Did the previous system of judicial appointments work? Did it deliver an exceptionally high calibre of judges? The answer is undoubtedly yes, and the system cost virtually nothing. One issue that has been raised at the Bar for as long as I can remember is diversity, but we are looking at it from the wrong direction in terms of judicial appointments. The key point is to look at it from the point of view of access to the professions, because if the most able and competent people, from all backgrounds, are attracted to them and do well at the Bar, for example, as solicitors or in other, linked professions, they will be appointed to the Bench and, I hope, secure judicial appointments.
At the Bar, for example, which is the part of the profession I know most about, the percentage of ethnic minority students at law school and in paid pupillages is far greater than the percentage of ethnic minorities in the population as a whole.
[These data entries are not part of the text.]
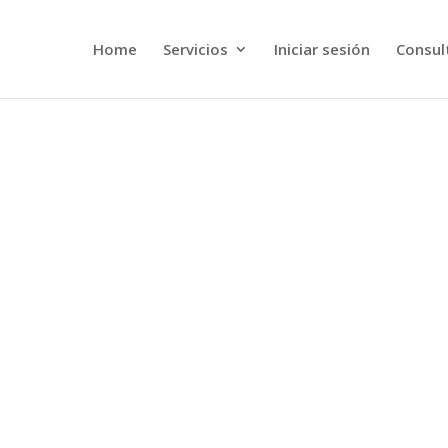
Home
Servicios
Iniciar sesión
Consult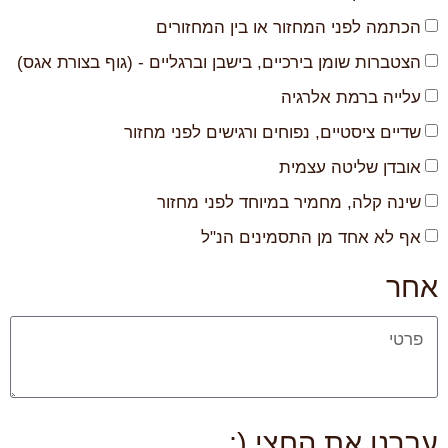
הכתמה לפני המחזור או בין המחזורים
הצטברות שומן בירכיים, בישבן וברגליים - (גוף בצורת אגס)
עלייה ברמת אלרגיה
שדיים ציסטיים, נפוחים ורגישים לפני מחזור
אובדן שליטה עצמית
שינה קלה, מחמיר במיוחד לפני מחזור
אף לא אחד מן התסמינים הנ"ל
אחר
עברנו את החצי (: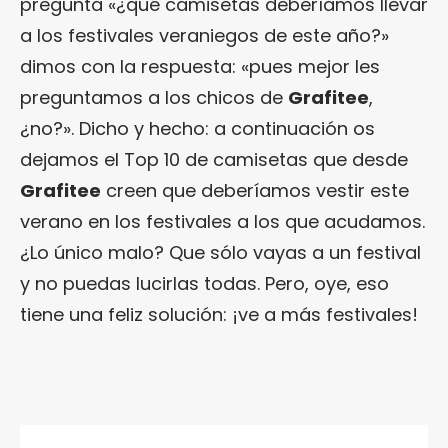
pregunta «¿qué camisetas deberíamos llevar
a los festivales veraniegos de este año?»
dimos con la respuesta: «pues mejor les
preguntamos a los chicos de
Grafitee
,
¿no?». Dicho y hecho: a continuación os
dejamos el Top 10 de camisetas que desde
Grafitee
creen que deberíamos vestir este
verano en los festivales a los que acudamos.
¿Lo único malo? Que sólo vayas a un festival
y no puedas lucirlas todas. Pero, oye, eso
tiene una feliz solución: ¡ve a más festivales!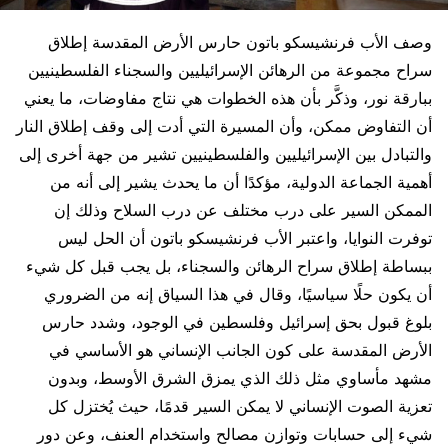
وصف الأب فرنشيسكو باتون حارس الأرض المقدسة إطلاق
سراح مجموعة من الرهائن الإسرائيليين والسجناء الفلسطينيين
ببارقة نور، وذكَّر بأن هذه الخطوات هي نتاج مفاوضات، ما يعني
أن التفاوض ممكن، وأن المسيرة التي أدت إلى وقف إطلاق النار
والتبادل بين الإسرائيليين والفلسطينيين تشير من جهة أخرى إلى
أهمية الجماعة الدولية، مؤكدًا أن ما يحدث يشير إلى أنه من
الممكن السير على درب مختلف عن درب السلاح وذلك إن
توفرت النوايا، واعتبر الأب فرنشيسكو باتون أن الحل ليس
ببساطة إطلاق سراح الرهائن والسجناء، بل يجب قبل كل شيء
أن يكون حلًا سياسيًا، وقال في هذا السياق إنه من الضروري
بلوغ قبول بحق إسرائيل وفلسطين في الوجود، وشدد حارس
الأرض المقدسة على كون الجانب الإنساني هو الأساسي في
مشهد مأساوي مثل ذلك الذي يمزق الشرق الأوسط، وبدون
تعزية الصوت الإنساني لا يمكن السير قدمًا، حيث يُختزل كل
شيء إلى حسابات وتوازن مصالح واستخدام العنف، وعن دور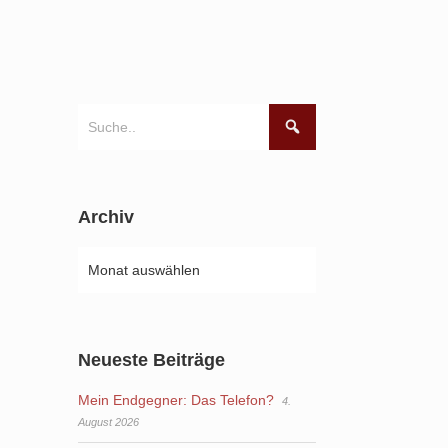
Archiv
Neueste Beiträge
Mein Endgegner: Das Telefon?
4.
August 2026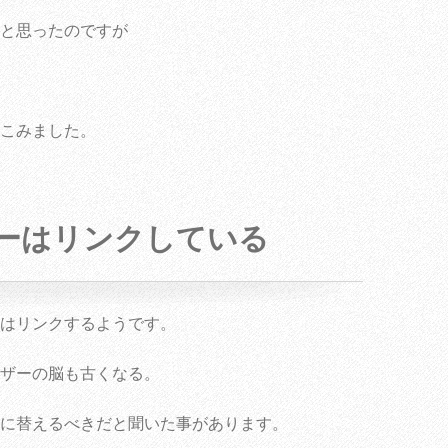
と思ったのですが
こみました。
ーはリンクしている
はリンクするようです。
ザーの脳も古くなる。
に替えるべきだと聞いた事があります。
The Bar has reached out to schools throughout the country, and explained to schools and universities what a career at the Bar is all about. My hon. Friend Mr. Heald and I virtually had to pay for our pupillages, but now one has paid pupillages.
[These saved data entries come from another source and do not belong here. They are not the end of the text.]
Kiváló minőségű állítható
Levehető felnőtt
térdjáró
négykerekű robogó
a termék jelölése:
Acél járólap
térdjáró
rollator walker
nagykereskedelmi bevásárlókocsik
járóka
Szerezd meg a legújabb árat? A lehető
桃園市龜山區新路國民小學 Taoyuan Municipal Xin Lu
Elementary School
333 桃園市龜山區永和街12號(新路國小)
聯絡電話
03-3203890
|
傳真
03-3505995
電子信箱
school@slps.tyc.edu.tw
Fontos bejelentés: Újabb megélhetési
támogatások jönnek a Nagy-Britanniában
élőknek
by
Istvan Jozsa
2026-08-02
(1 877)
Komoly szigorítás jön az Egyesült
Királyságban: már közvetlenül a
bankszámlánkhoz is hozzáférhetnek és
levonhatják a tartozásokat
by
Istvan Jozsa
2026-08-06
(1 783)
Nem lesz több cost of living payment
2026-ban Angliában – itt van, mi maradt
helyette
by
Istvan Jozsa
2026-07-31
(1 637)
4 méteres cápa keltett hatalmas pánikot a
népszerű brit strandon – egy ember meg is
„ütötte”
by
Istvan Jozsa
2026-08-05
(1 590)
I pay tribute to those former chairmen of the Bar Council, Geoffrey Voss and Timothy Dutton, who worked incredibly hard on ensuring that the Bar made sterling efforts to reach out to schools throughout the country, and on widening access to the Bar. That work has been continued by Desmond Browne QC, the current chairman of the Bar Council, and he has stated time and again that he is passionate about the issue and feels strongly that the Bar must ensure that access is widened as much as possible. I am sure that the Minister agrees that, on this issue, the Bar sets a glowing example. Law schools are full of overseas students, students from Commonwealth countries, Dominion countries and people who will undoubtedly go on to great success in their own countries.
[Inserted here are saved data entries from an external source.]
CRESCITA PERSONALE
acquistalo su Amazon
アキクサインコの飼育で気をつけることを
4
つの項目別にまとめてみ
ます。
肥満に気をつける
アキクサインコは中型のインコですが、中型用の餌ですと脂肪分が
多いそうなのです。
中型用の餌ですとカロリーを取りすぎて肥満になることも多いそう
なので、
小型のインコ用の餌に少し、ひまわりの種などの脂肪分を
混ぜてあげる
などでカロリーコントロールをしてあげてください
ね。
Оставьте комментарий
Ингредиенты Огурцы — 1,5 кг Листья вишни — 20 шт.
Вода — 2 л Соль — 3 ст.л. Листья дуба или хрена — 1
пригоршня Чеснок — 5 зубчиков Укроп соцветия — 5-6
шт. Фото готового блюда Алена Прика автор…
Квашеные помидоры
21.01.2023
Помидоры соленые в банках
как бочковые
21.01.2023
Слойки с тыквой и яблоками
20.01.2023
I remember that when I was at law school, I had a number of fellow pupils from Commonwealth countries, and they have since gone on to high judicial appointments and, indeed, to high political office. In fact, one contemporary has even gone on to become king of a country.
Does my hon. Friend agree that one great thing about ethnic minority solicitors is that they have been able to set up small firms that cater for the interests and needs of a particular community? One damaging aspect of the Carter review has been the attempt to force all firms to conform to a particular size and way of working. It has impacted, and will impact, badly on many ethnic minority solicitors, who until now have been able to become the senior partner in a firm and move on to judicial office later. Does my hon. Friend agree that the reforms, though well intentioned, may establish a glass ceiling?
I am grateful to my hon. Friend for that observation, because it illustrates the Government's complete lack of joined-up thinking. They have made various changes to legal aid, and, as a result, their absolute obsession with consolidation and "big is best" will drive out of business many small firms, particularly small minority ethnic businesses in city centres. They are often the launch pad for members of the ethnic minorities to go into law. With the loss of that launch pad, those people may not go into the legal profession, and they will not be available to take up judicial appointments later.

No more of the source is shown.